The ensuing wash of sound rendered the music mostly incoherent and occasionally inaudible, and must have been a nightmare for the musicians, who (despite a certain inevitable cautiousness in their playing) acquitted themselves as best they could.
The Echoes Through Time program itself seemed similarly incoherent, consisting of a grab bag of European and Australian works across five centuries. Only a few – Arvo Pärt’s Cantus In Memoriam Benjamin Britten, Britten’s Corpus Christi Carol and perhaps the Vaughan Williams – could be described as having any connection with the venue or each other.
The rest – Australian composer Melody Eötvös’s Meraki, Polish 20th century composer Wojciech Kilar’s Orawa and (most incongruously of all) excerpts from Purcell’s The Fairy Queen – were more theatrical or folk-inspired than ecclesiastical or religious.
Perhaps one could say that a certain ‘sonorousness’ characterised most of the works (though one would be struggling to apply this to the Purcell) and that this quality may have been intended to match that of the venue. If so, it was a fatal miscalculation, as the latter totally cancelled out the former, which in most cases would have been better served in an acoustic environment like that of Perth Concert Hall.
Cavernous acoustics delivered the wrong kind of echoes
The Echoes Through Time concert began with an understandably somewhat timid rendition of Eötvös’s Meraki, a playful work with motifs and timbres evoking the composer’s Hungarian heritage. This was followed by a seemingly random selection of dances from The Fairy Queen, in which Purcell’s delightful rhythms and modulations were utterly ruined by the cavernous acoustic.

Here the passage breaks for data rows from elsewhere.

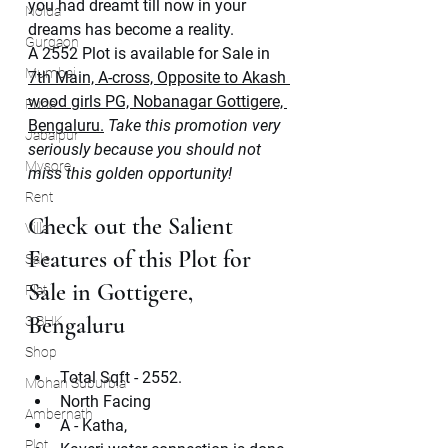
you had dreamt till now in your 
Noida
dreams has become a reality.
Gurgaon
A 2552 Plot is available for Sale in 
Mumbai
7th Main, A-cross, Opposite to Akash 
wood girls PG, Nobanagar Gottigere, 
Pune
Bengaluru.
Take this promotion very 
Jabalpur
seriously because you should not 
Mysore
miss this golden opportunity!
Rent
Check out the Salient 
Villa
Features of this Plot for 
Sale
Sale in Gottigere, 
Flat
Bengaluru
3 BHK
Shop
Total Sqft - 2552.
Mohan Suburbia
North Facing
Ambernath
A - Katha, 
Plot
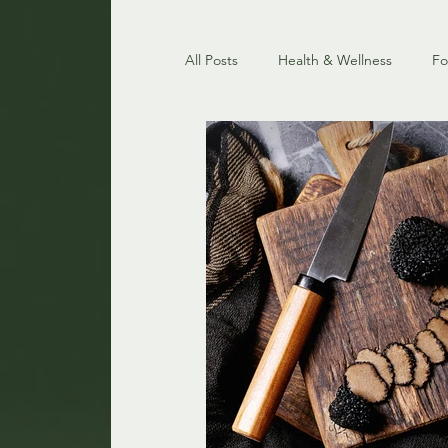
All Posts
Health & Wellness
F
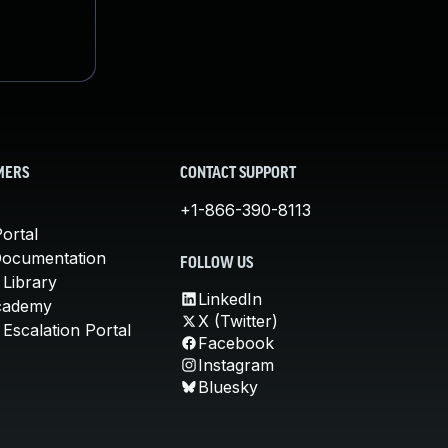
MERS
CONTACT SUPPORT
+1-866-390-8113
ortal
Documentation
FOLLOW US
 Library
LinkedIn
cademy
X (Twitter)
Escalation Portal
Facebook
Instagram
Bluesky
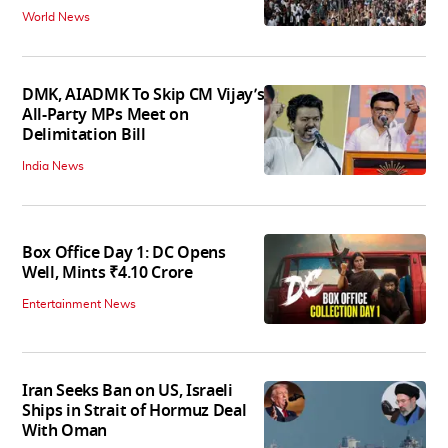
World News
DMK, AIADMK To Skip CM Vijay’s
All-Party MPs Meet on
Delimitation Bill
India News
Box Office Day 1: DC Opens
Well, Mints ₹4.10 Crore
Entertainment News
Iran Seeks Ban on US, Israeli
Ships in Strait of Hormuz Deal
With Oman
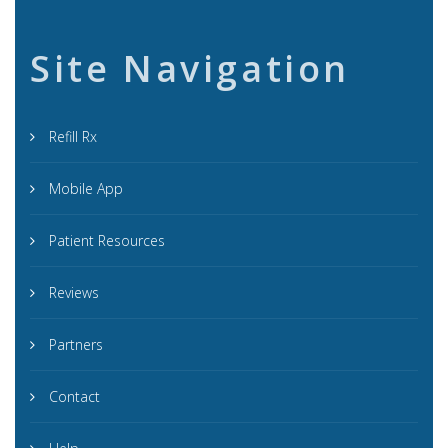
Site Navigation
Refill Rx
Mobile App
Patient Resources
Reviews
Partners
Contact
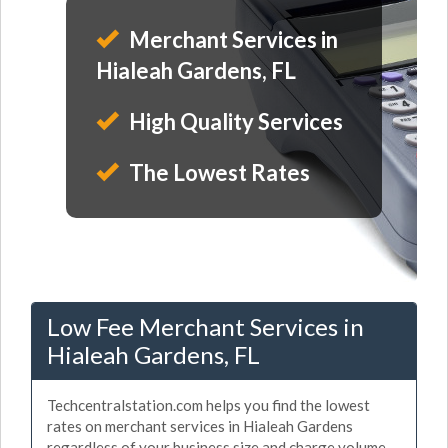
Merchant Services in
Hialeah Gardens, FL
High Quality Services
The Lowest Rates
Low Fee Merchant Services in
Hialeah Gardens, FL
Techcentralstation.com helps you find the lowest
rates on merchant services in Hialeah Gardens
regardless of your business size and charge volume.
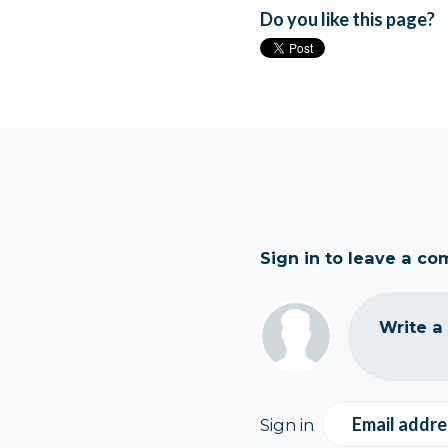
Do you like this page?
Sign in to leave a c
Write a
Email addre
Sign in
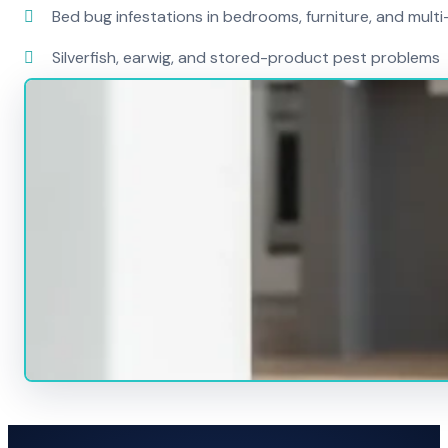
Bed bug infestations in bedrooms, furniture, and mult
Silverfish, earwig, and stored-product pest problems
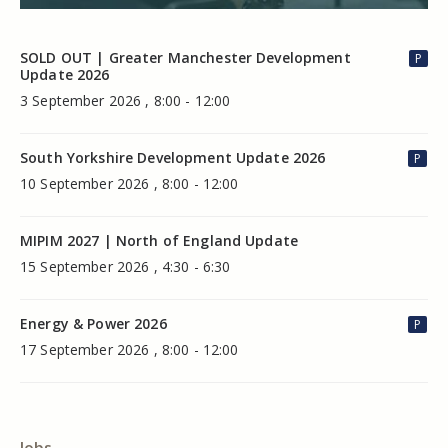
SOLD OUT | Greater Manchester Development
P
Update 2026
3 September 2026 , 8:00 - 12:00
South Yorkshire Development Update 2026
P
10 September 2026 , 8:00 - 12:00
MIPIM 2027 | North of England Update
15 September 2026 , 4:30 - 6:30
Energy & Power 2026
P
17 September 2026 , 8:00 - 12:00
Jobs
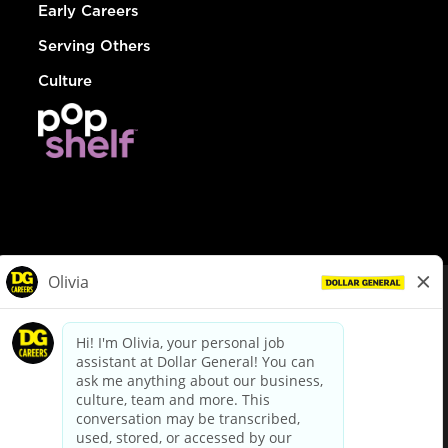
Early Careers
Serving Others
Culture
© Dollar General 2026
To view the LA County Fair Chance Ordinance, click
here
dollargeneral.com
|
Privacy Policy
|
Terms & Conditions
|
Your Privacy Choices
California Employee and Third Party Privacy Policy
|
California
Applicant Privacy Notice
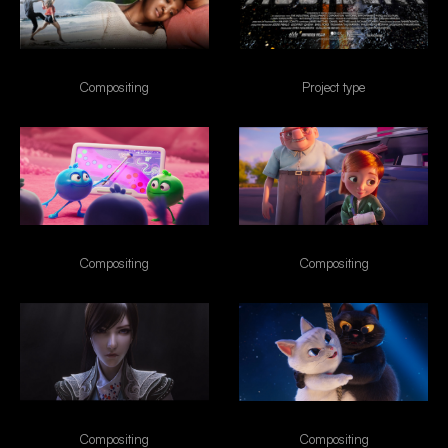
Tempting Fate
Accident
Compositing
Project type
Nubank Disney
Esso
Compositing
Compositing
Naraka
VIVO
Compositing
Compositing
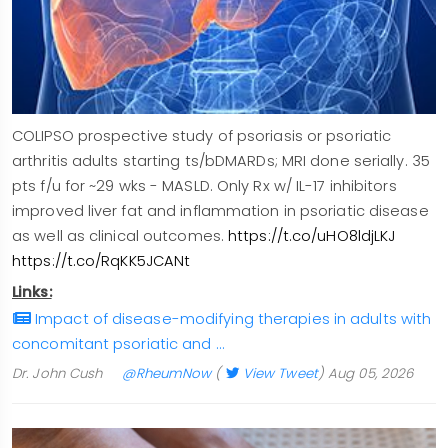
COLIPSO prospective study of psoriasis or psoriatic
arthritis adults starting ts/bDMARDs; MRI done serially. 35
pts f/u for ~29 wks - MASLD. Only Rx w/ IL-17 inhibitors
improved liver fat and inflammation in psoriatic disease
as well as clinical outcomes.
https://t.co/uHO8ldjLKJ
https://t.co/RqKK5JCANt
Links:
Impact of disease-modifying therapies in adults with
concomitant psoriatic and …
Dr. John Cush
@RheumNow
(
View Tweet
)
Aug 05, 2026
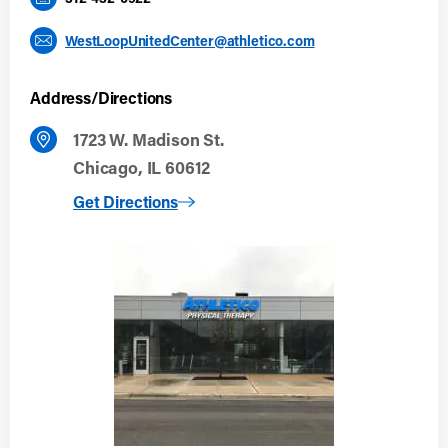
WestLoopUnitedCenter@athletico.com
Address/Directions
1723 W. Madison St.
Chicago, IL 60612
to West Loop: United Center
Get Directions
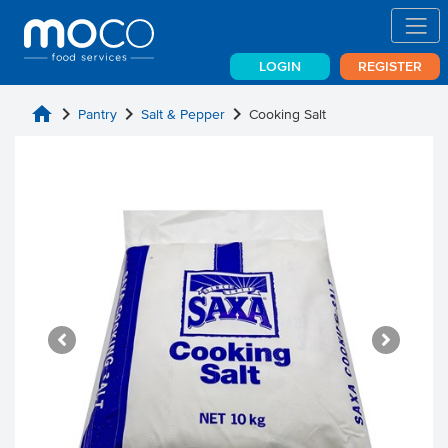
LOGIN
REGISTER
home
chevron_right
chevron_right
chevron_right
Pantry
Salt & Pepper
Cooking Salt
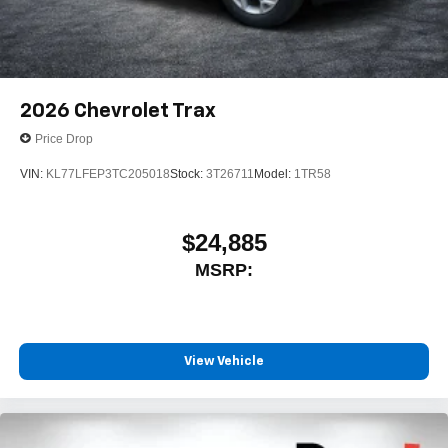
2026
Chevrolet Trax
Price Drop
VIN:
KL77LFEP3TC205018
Stock:
3T26711
Model:
1TR58
$24,885
MSRP:
View Vehicle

After this debacle, Kilar’s neo-minimalist Orawa came as something of a relief. Its repetitive unison phrases and rhythms drawn from Polish folk music were amplified but not unduly distorted by the acoustics, and the musicians were able to play with more confidence and vigour as a result.
After interval, Pärt’s Cantus In Memoriam Benjamin Britten was the most successful item on the program, the acoustic complementing the layered and essentially static nature of the work. The Corpus Christi Carol, on the other hand, was another disaster, not least because the ‘world premiere’ arrangement of what is originally a choral work (later arranged by Britten for solo treble voice and piano) here featured a string orchestra (grossly sentimentalising Britten’s austere textures and harmonies) and a solo treble choirboy, who would have been swamped by a string orchestra even in a concert hall (and even with a preternaturally loud choirboy).
Finally came Vaughan Williams’s glorious Fantasia, the inherent sonority of which was obscured rather than amplified by the acoustics, as was the almost inaudible solo violin, while the placement of a second orchestra in the sanctum at the rear of the cathedral made it similarly inaudible (at least from the nave where most of the Echoes Through Time audience were seated).
Programming work in unconventional venues is a fine thing as long as it suits or responds to the site. Otherwise at best it’s a gimmick; at worst, one that’s likely to blow up in one’s face.